Task to carry out: Scan the records for "המתאים". Report each line that includes it.

Data provided:
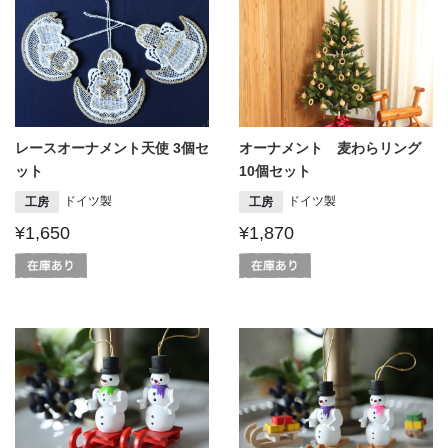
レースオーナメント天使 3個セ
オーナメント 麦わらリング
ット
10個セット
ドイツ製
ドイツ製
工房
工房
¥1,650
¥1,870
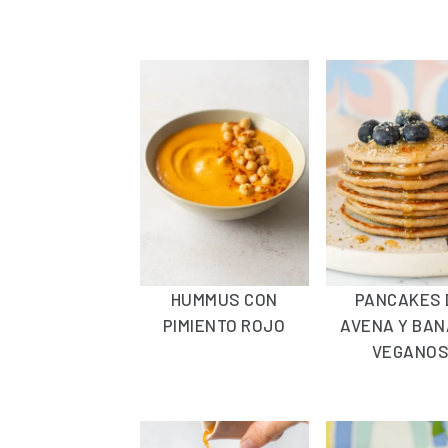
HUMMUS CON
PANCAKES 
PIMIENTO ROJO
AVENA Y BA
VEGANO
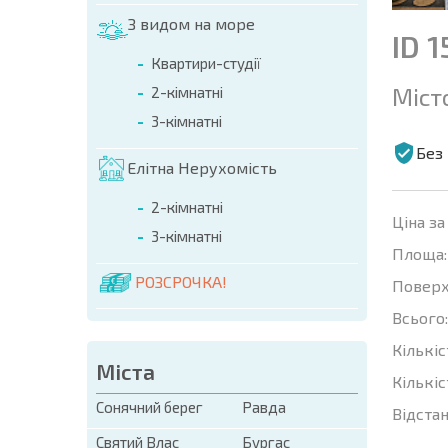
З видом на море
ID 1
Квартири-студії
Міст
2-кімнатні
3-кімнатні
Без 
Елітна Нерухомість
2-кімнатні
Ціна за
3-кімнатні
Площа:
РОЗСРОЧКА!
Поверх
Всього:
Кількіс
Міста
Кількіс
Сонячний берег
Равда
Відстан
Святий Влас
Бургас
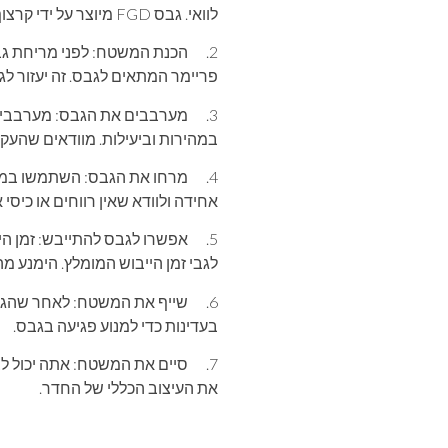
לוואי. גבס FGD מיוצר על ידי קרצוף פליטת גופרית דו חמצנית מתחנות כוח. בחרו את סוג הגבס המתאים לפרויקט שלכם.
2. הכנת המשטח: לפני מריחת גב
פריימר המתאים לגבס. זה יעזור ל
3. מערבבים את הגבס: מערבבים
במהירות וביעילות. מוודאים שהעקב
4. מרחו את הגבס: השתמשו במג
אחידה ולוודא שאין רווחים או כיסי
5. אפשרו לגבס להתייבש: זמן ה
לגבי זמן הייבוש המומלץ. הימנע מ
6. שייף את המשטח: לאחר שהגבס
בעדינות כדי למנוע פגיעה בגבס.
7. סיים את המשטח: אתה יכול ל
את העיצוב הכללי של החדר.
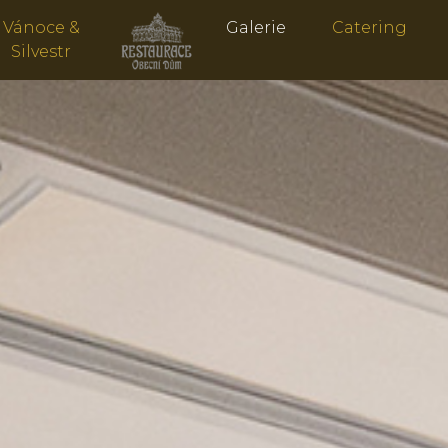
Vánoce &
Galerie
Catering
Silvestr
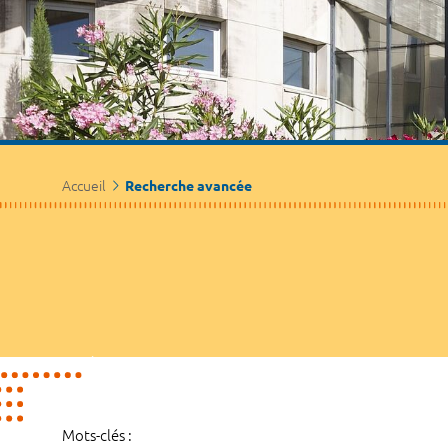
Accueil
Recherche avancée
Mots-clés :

Result:
לוואי. גבס FGD מיוצר על ידי קרצוף פליטת גופרית דו חמצנית מתחנות כוח. בחרו את סוג הגבס המתאים לפרויקט שלכם.
פריימר המתאים לגבס. זה יעזור ל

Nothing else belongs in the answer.